C'était n'est pas un essai contrôlé randomisé (ECR)qui est l'étalon-or pour mesurer l'efficacité des traitements. (Hariton et al., 2018) Avant que l'étude actuelle n'émerge, il existait déjà des données probantes sur l'imagerie motrice graduelle. Par exemple en 2020, une revue systématique de Suso-Martí et al. a conclu que "les techniques de représentation du mouvement en combinaison avec les soins habituels sont capables de produire une diminution de l'intensité de la douleur par rapport au traitement conventionnel, à la fois dans les douleurs post-chirurgicales et chroniques". Cependant, les preuves de très faible qualité trouvées concernant ces techniques ont montré que des recherches supplémentaires sont nécessaires pour leur application dans un contexte clinique". Depuis, des recherches ont vu le jour :
Comme il s'agissait d'une étude pré-post à groupe unique, tu dois savoir qu'il y avait pas de comparaison avec un autre traitement comme c'est le cas dans les essais contrôlés randomisés de référence. Par conséquent, les conclusions de cette étude ne peuvent pas encore être considérées comme une pratique fondée sur des preuves, mais peuvent simplement éclairer les étapes futures. Cette étude peut peut-être t'inspirer pour aider les personnes qui présentent des caractéristiques similaires dans la pratique. Cette étude a inclus des participants âgés de plus de 60 ans qui souffraient d'une RCRSP chronique et qui souffraient de leur état depuis au moins 6 mois. Les patients de ton cabinet qui sont comparables et qui ont résisté aux soins de routine et présentent des signes de sensibilisation centrale pourraient être des candidats appropriés pour ce protocole d'imagerie motrice graduée. Cependant, en l'absence d'un essai contrôlé randomisé rigoureux montrant l'efficacité de l'imagerie motrice graduée pour le RCRSP, il faut d'abord suivre les meilleures pratiques de soins habituelles.

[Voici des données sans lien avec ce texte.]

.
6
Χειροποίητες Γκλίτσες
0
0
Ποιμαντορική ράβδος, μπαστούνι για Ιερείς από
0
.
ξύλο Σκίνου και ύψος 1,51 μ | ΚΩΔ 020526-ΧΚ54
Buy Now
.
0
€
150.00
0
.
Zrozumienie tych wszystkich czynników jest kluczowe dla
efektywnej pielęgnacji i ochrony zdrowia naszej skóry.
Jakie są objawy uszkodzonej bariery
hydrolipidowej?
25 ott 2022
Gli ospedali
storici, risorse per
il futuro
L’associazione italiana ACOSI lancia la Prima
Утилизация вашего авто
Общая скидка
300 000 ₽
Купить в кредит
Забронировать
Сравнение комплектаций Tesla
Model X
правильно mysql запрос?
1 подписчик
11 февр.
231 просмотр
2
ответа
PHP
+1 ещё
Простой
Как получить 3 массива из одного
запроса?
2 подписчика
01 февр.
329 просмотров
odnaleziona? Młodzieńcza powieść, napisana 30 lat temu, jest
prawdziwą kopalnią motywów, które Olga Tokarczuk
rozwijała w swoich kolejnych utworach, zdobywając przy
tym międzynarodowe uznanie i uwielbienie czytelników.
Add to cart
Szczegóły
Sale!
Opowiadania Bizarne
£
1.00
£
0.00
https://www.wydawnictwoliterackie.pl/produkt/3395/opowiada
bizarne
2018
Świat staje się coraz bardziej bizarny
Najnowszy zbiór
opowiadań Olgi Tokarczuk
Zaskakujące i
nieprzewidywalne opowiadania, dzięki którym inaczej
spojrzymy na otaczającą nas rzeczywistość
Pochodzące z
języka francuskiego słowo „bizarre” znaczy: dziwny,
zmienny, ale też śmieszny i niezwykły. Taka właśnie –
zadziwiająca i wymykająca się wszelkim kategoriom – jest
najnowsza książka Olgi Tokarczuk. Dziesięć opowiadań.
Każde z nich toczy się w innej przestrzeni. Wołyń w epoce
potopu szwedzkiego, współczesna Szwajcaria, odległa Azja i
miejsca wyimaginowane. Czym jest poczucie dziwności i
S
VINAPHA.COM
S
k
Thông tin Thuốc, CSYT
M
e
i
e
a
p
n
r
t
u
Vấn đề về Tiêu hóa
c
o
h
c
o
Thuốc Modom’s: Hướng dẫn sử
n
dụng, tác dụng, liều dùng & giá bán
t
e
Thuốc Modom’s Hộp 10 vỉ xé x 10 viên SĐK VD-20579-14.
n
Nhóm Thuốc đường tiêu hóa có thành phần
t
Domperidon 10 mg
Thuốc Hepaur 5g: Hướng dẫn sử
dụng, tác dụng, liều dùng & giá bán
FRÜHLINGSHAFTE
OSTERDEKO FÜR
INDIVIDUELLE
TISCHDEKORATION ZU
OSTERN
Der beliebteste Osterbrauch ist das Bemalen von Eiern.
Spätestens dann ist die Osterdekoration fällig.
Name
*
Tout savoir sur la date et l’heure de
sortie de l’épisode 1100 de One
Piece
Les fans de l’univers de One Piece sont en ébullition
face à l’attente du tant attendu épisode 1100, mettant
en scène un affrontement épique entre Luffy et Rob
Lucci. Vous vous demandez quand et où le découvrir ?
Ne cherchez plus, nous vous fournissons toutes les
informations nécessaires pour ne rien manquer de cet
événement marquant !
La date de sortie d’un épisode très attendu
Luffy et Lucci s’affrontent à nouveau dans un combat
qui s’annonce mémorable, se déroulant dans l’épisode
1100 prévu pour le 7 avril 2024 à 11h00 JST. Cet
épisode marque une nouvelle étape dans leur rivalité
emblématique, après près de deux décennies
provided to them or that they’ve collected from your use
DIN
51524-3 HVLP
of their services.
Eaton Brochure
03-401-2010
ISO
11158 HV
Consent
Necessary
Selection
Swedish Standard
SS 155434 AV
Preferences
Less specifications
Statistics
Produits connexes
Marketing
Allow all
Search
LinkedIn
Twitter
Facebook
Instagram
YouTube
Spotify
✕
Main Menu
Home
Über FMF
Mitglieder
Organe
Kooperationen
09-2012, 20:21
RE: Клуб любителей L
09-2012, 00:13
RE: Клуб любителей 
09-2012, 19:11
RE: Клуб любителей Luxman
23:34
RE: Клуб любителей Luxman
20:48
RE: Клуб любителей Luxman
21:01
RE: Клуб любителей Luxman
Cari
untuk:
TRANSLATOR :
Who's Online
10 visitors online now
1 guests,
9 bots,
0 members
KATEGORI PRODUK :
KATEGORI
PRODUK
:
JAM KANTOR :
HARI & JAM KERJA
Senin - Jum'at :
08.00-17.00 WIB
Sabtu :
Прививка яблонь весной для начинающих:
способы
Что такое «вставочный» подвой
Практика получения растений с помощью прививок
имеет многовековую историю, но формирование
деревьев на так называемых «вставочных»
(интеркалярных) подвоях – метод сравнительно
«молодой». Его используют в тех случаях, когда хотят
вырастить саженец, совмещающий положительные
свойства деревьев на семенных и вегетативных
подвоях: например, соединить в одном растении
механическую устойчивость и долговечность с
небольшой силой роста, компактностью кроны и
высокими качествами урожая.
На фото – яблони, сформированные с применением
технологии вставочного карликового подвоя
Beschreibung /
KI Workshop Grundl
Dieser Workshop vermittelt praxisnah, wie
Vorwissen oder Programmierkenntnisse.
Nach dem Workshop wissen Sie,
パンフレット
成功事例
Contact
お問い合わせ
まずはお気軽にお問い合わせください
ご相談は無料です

Si l'on considère les preuves déjà connues, le fait de ne pas inclure de groupe témoin dans l'étude 2024 d'Araya-Quintanilla et al. constitue une limite. Cependant, comme cette étude a suivi les participants pendant 12 mois consécutifs, elle donne un point de vue novateur et une indication des possibilités de recherches futures et des possibilités à long terme de l'imagerie motrice graduée.
Cette étude pré-post à groupe unique a inspiré la possibilité d'une imagerie motrice graduée sur les résultats de suivi à long terme chez les personnes souffrant de douleurs chroniques à l'épaule avec des caractéristiques de sensibilisation centrale. Comme aucun groupe témoin n'a été inclus, les preuves ne sont pas concluantes, mais elles peuvent guider le traitement des patients présentant des caractéristiques de douleur similaires et qui résistent aux soins habituels.